# TASK ITEM
Return the count of lines in the records that include the string "address", and nothing besides it.

(Rendered page images)
________________

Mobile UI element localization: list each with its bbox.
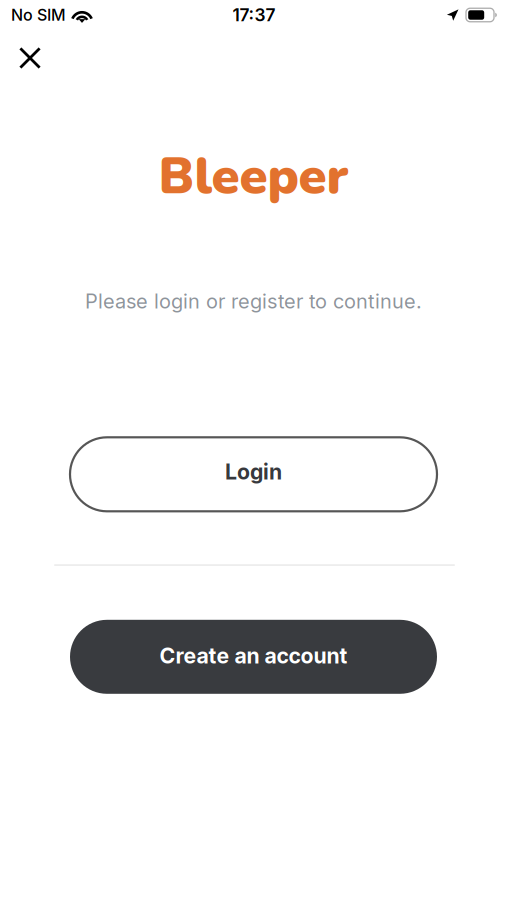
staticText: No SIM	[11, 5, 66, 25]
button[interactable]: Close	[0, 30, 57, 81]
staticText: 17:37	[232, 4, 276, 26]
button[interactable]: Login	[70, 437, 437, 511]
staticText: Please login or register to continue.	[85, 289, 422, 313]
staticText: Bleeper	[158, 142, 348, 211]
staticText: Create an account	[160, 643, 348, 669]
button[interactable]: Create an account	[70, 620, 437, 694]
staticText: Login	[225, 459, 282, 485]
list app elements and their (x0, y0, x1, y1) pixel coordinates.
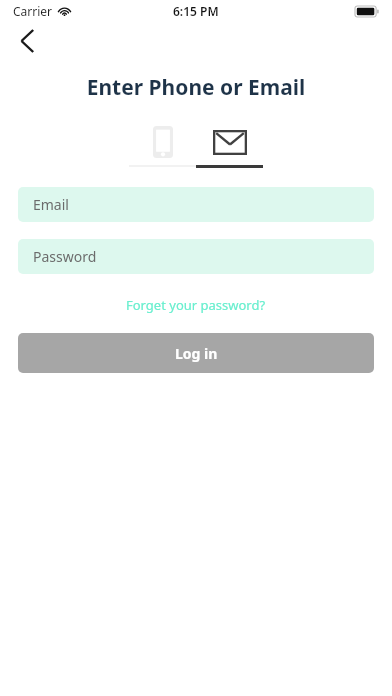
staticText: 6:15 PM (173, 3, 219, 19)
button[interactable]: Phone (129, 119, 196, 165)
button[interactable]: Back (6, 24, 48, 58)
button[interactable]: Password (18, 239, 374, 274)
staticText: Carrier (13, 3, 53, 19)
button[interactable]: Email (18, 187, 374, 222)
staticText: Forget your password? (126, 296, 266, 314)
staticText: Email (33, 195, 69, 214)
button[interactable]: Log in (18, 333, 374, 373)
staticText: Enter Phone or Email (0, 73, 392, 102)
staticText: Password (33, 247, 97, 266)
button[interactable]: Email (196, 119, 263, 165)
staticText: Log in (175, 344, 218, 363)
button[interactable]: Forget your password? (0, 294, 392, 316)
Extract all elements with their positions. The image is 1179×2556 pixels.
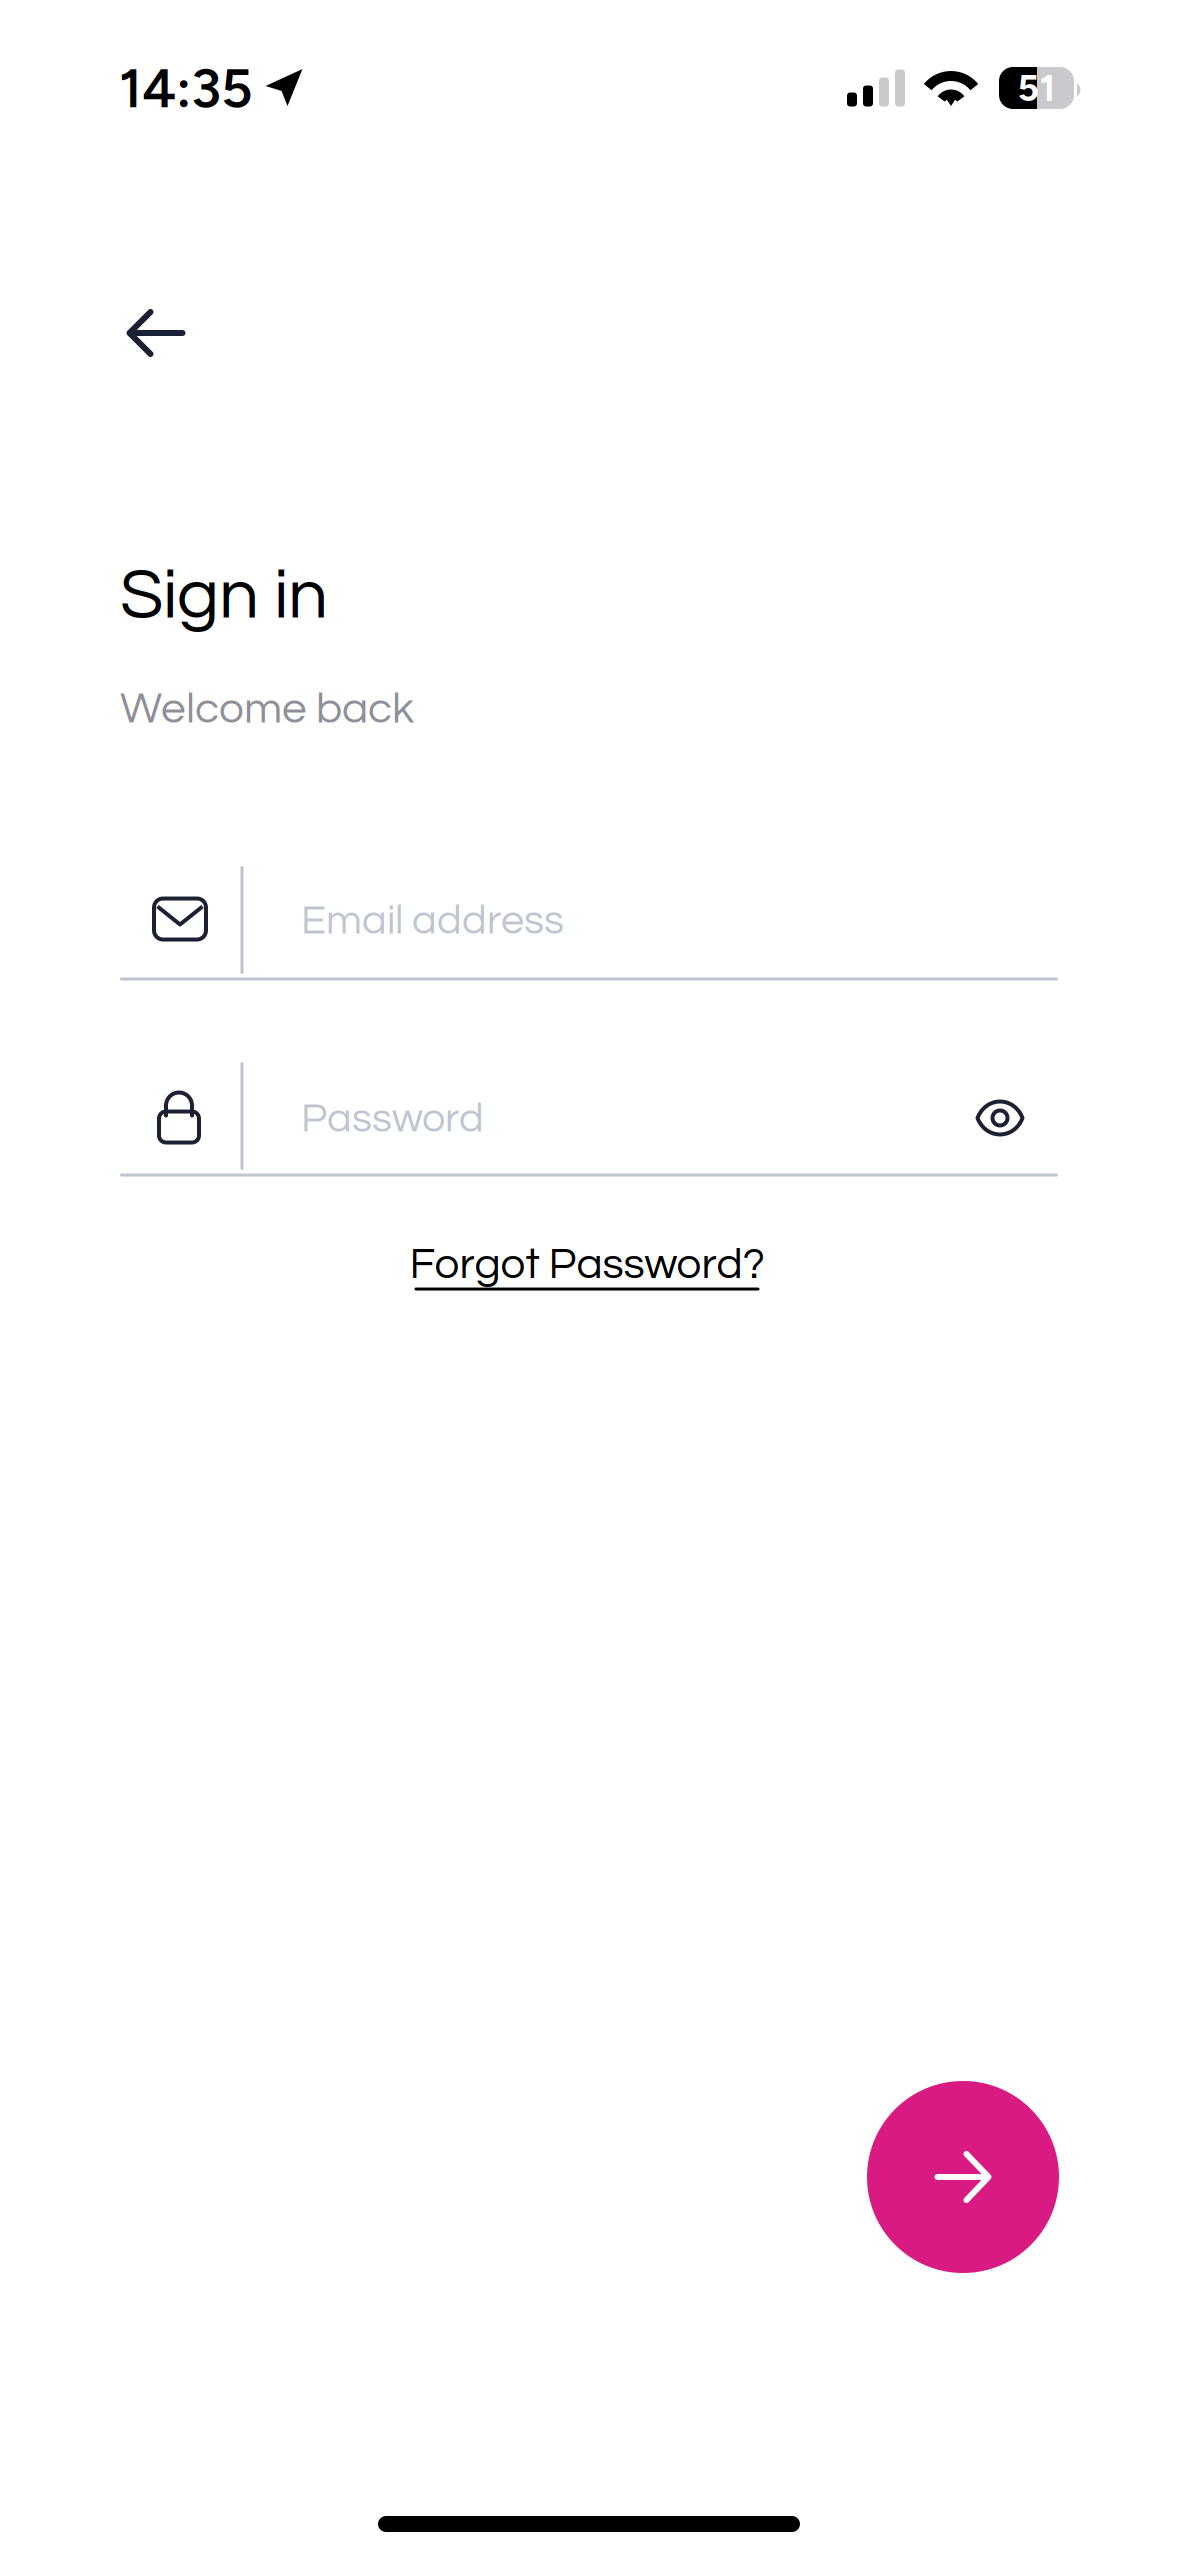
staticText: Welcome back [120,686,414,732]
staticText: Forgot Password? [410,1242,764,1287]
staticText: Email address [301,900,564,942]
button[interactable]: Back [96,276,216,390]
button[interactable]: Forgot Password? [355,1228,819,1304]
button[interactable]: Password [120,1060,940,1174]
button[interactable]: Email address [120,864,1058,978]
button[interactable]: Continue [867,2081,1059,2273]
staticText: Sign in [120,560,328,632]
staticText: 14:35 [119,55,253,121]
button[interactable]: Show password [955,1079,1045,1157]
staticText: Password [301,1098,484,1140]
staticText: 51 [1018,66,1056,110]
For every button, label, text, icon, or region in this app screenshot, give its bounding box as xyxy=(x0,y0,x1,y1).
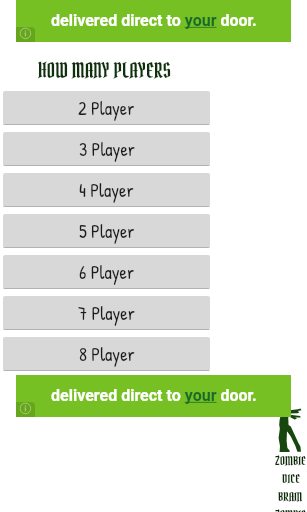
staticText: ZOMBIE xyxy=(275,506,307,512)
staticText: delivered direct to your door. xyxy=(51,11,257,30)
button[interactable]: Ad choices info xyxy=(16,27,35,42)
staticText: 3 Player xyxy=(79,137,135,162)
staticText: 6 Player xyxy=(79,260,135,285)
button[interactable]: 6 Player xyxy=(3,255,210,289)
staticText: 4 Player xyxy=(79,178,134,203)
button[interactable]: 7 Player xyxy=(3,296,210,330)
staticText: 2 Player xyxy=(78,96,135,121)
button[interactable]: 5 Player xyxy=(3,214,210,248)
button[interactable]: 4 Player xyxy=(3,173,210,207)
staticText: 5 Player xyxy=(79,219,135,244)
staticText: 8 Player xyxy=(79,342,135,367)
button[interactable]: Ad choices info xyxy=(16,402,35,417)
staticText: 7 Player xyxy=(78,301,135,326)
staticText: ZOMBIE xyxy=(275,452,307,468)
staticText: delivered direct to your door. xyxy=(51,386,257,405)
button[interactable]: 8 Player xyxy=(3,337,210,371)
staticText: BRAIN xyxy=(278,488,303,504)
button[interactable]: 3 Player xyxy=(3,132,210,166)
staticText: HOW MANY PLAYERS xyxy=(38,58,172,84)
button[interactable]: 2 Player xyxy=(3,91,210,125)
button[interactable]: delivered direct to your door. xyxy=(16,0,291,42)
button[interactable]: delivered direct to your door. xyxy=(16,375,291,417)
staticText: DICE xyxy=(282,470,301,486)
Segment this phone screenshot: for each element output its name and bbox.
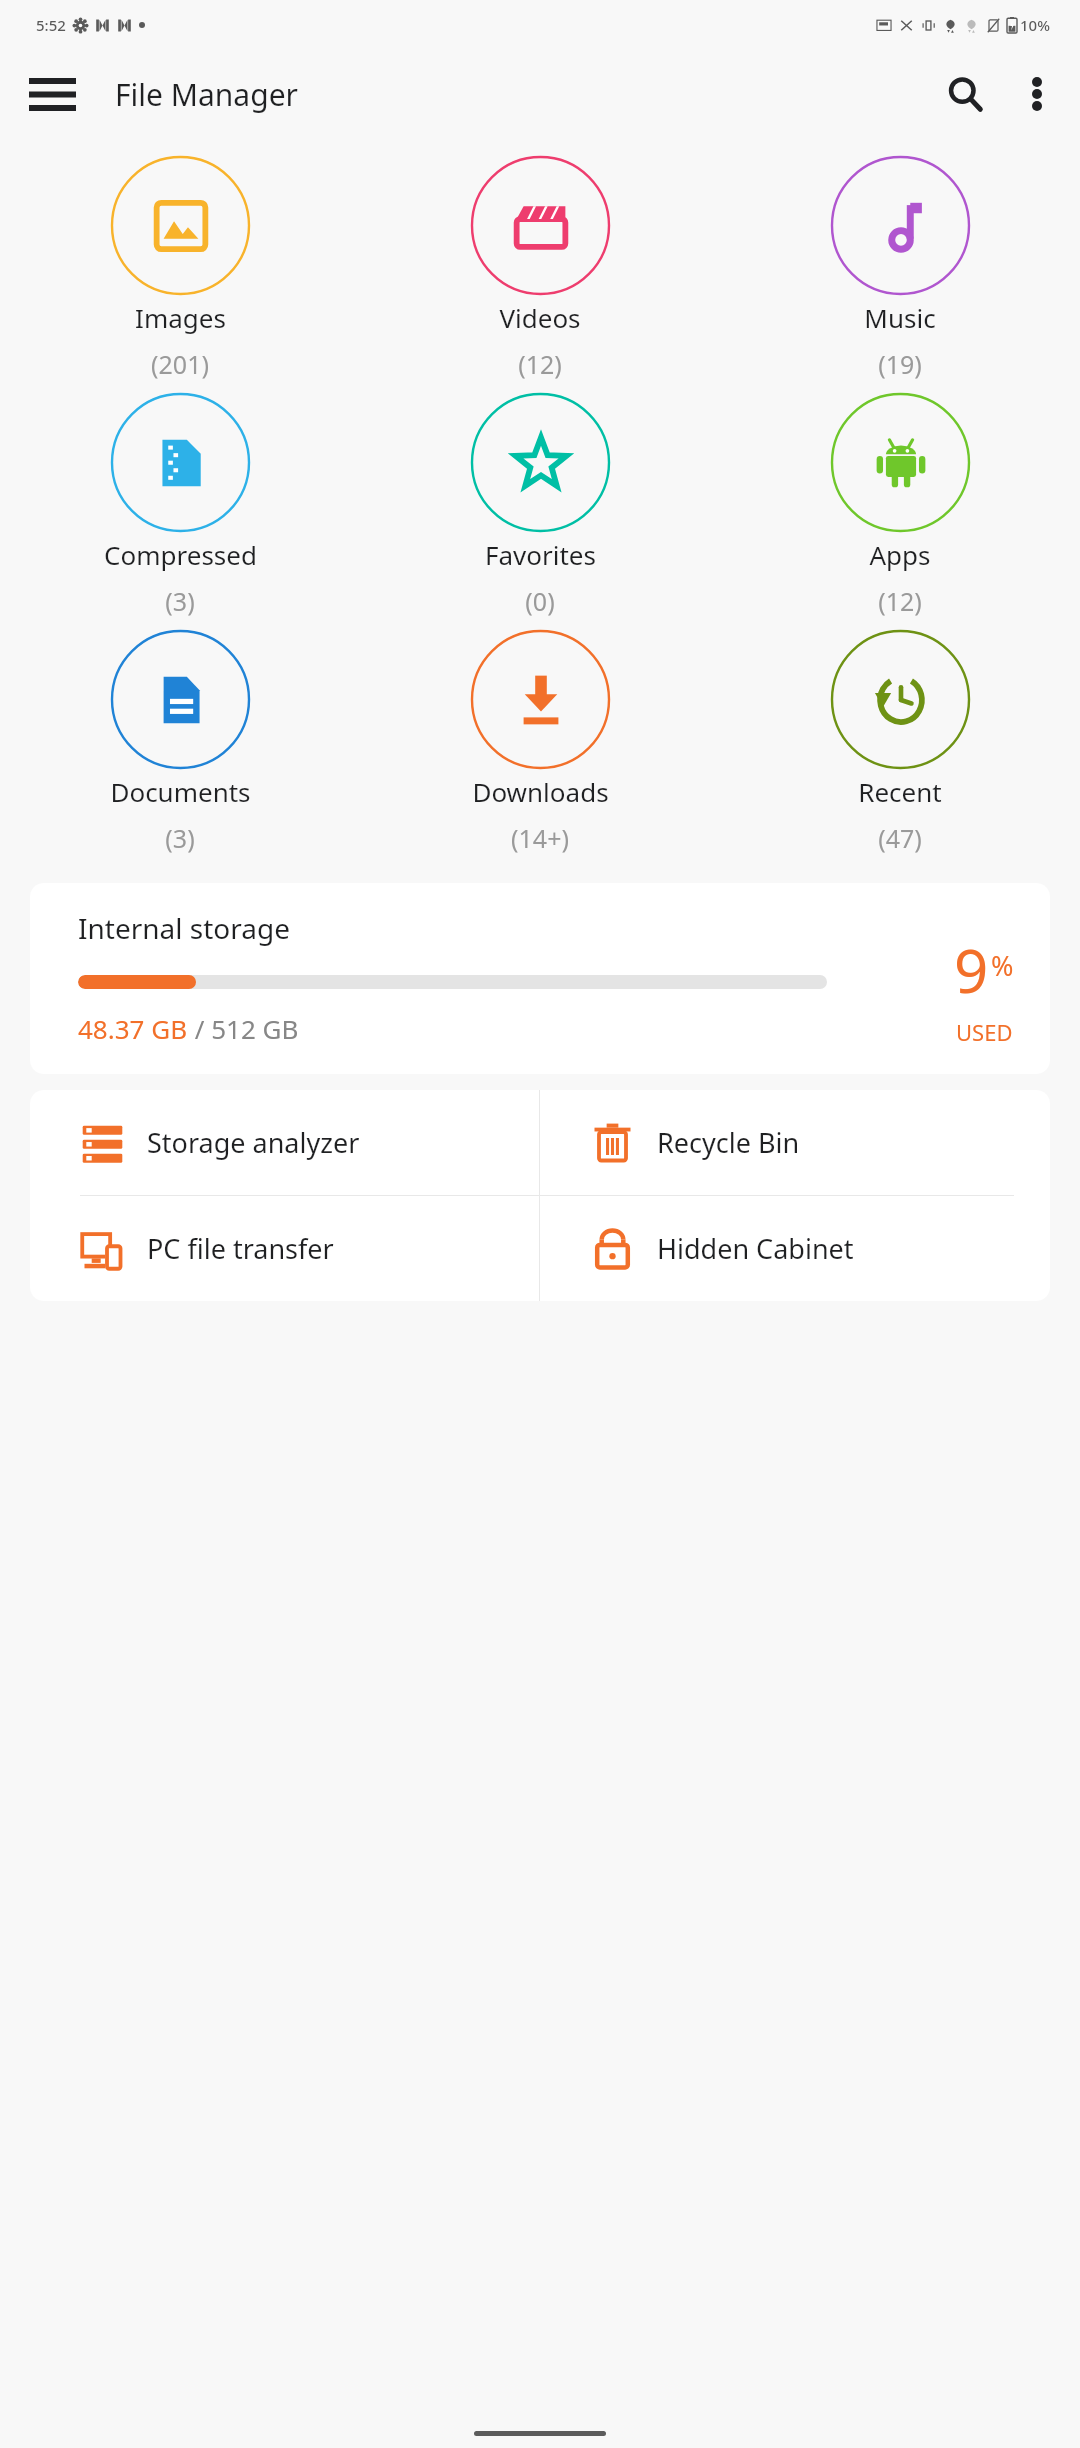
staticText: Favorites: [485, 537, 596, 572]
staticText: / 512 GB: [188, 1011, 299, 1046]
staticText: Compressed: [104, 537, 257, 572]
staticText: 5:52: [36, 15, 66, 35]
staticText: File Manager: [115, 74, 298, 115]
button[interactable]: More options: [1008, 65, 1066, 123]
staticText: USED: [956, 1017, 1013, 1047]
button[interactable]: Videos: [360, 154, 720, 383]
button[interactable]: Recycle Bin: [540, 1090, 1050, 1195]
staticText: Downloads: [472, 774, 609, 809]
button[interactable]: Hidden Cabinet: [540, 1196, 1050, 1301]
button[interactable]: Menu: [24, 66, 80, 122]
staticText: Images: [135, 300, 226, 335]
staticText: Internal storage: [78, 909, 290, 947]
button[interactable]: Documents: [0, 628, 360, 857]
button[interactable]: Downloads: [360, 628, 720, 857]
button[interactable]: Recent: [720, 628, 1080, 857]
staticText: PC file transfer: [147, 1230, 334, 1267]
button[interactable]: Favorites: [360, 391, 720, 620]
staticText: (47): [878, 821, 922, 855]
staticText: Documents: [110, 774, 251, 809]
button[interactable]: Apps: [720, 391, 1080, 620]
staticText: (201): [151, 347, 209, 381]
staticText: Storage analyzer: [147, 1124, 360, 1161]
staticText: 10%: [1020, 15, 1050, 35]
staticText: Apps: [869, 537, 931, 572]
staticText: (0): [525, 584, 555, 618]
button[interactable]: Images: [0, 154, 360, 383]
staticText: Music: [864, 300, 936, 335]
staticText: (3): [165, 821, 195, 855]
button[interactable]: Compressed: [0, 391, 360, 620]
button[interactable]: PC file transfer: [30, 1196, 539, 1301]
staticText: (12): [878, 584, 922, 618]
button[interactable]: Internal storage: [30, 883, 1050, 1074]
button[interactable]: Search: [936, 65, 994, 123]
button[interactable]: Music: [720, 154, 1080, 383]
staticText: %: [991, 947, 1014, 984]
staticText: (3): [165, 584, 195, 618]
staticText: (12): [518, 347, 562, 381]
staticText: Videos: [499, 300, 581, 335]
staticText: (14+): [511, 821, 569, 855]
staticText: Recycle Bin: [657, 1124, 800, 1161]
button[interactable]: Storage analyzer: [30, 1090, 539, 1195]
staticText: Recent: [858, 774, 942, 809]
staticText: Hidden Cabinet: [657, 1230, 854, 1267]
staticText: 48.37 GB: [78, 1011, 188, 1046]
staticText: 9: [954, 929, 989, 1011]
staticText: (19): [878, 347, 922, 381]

________________

# TASK ANSWER
2